═════ Given records

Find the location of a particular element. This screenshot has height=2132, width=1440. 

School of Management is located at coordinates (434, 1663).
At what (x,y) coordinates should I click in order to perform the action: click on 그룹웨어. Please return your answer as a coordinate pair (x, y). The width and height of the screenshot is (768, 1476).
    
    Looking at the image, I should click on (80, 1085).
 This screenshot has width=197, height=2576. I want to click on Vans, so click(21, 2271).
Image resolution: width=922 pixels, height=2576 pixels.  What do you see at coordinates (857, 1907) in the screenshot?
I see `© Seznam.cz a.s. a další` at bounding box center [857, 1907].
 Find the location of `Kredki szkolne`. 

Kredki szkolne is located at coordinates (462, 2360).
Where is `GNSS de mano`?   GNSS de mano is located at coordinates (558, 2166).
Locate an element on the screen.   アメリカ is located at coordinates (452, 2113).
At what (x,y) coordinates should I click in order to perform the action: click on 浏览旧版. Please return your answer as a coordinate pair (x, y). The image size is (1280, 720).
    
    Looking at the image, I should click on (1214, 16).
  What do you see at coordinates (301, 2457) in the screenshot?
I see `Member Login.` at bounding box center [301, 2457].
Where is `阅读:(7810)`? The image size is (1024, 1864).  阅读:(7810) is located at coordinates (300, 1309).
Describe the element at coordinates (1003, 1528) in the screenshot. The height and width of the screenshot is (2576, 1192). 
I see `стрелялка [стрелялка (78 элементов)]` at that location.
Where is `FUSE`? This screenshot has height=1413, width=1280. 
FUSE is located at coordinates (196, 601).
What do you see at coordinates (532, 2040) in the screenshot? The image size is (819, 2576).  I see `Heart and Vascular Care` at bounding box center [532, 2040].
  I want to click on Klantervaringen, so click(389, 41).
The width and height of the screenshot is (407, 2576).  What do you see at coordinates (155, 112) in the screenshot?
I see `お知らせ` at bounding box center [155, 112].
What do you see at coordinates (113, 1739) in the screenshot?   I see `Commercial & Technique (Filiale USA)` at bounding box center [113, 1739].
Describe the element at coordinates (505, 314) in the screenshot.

══════════

In this exercise, reproduce each line above exactly.

### Task response
Find the location of a particular element. This screenshot has height=2132, width=1440. 

School of Management is located at coordinates (434, 1663).
At what (x,y) coordinates should I click in order to perform the action: click on 그룹웨어. Please return your answer as a coordinate pair (x, y). The width and height of the screenshot is (768, 1476).
    
    Looking at the image, I should click on (80, 1085).
 This screenshot has width=197, height=2576. I want to click on Vans, so click(21, 2271).
Image resolution: width=922 pixels, height=2576 pixels.  What do you see at coordinates (857, 1907) in the screenshot?
I see `© Seznam.cz a.s. a další` at bounding box center [857, 1907].
 Find the location of `Kredki szkolne`. 

Kredki szkolne is located at coordinates (462, 2360).
Where is `GNSS de mano`?   GNSS de mano is located at coordinates (558, 2166).
Locate an element on the screen.   アメリカ is located at coordinates (452, 2113).
At what (x,y) coordinates should I click in order to perform the action: click on 浏览旧版. Please return your answer as a coordinate pair (x, y). The image size is (1280, 720).
    
    Looking at the image, I should click on (1214, 16).
  What do you see at coordinates (301, 2457) in the screenshot?
I see `Member Login.` at bounding box center [301, 2457].
Where is `阅读:(7810)`? The image size is (1024, 1864).  阅读:(7810) is located at coordinates (300, 1309).
Describe the element at coordinates (1003, 1528) in the screenshot. The height and width of the screenshot is (2576, 1192). 
I see `стрелялка [стрелялка (78 элементов)]` at that location.
Where is `FUSE`? This screenshot has height=1413, width=1280. 
FUSE is located at coordinates (196, 601).
What do you see at coordinates (532, 2040) in the screenshot? The image size is (819, 2576).  I see `Heart and Vascular Care` at bounding box center [532, 2040].
  I want to click on Klantervaringen, so click(389, 41).
The width and height of the screenshot is (407, 2576).  What do you see at coordinates (155, 112) in the screenshot?
I see `お知らせ` at bounding box center [155, 112].
What do you see at coordinates (113, 1739) in the screenshot?   I see `Commercial & Technique (Filiale USA)` at bounding box center [113, 1739].
Describe the element at coordinates (505, 314) in the screenshot.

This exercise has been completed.